The whole of the data is to be returned without a single change.
|---|
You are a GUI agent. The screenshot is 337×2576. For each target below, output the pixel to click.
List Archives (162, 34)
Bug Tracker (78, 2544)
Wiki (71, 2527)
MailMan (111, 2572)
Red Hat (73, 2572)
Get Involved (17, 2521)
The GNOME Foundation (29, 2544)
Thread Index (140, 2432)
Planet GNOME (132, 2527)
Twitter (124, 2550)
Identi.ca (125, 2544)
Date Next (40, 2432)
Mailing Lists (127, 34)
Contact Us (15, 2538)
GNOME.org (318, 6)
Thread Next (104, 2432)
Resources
|---|
- _Solution to the problem_:
You are a GUI agent. The screenshot is 337×2576. For each target below, output the pixel to click.
List Archives (162, 34)
Bug Tracker (78, 2544)
Wiki (71, 2527)
MailMan (111, 2572)
Red Hat (73, 2572)
Get Involved (17, 2521)
The GNOME Foundation (29, 2544)
Thread Index (140, 2432)
Planet GNOME (132, 2527)
Twitter (124, 2550)
Identi.ca (125, 2544)
Date Next (40, 2432)
Mailing Lists (127, 34)
Contact Us (15, 2538)
GNOME.org (318, 6)
Thread Next (104, 2432)
Resources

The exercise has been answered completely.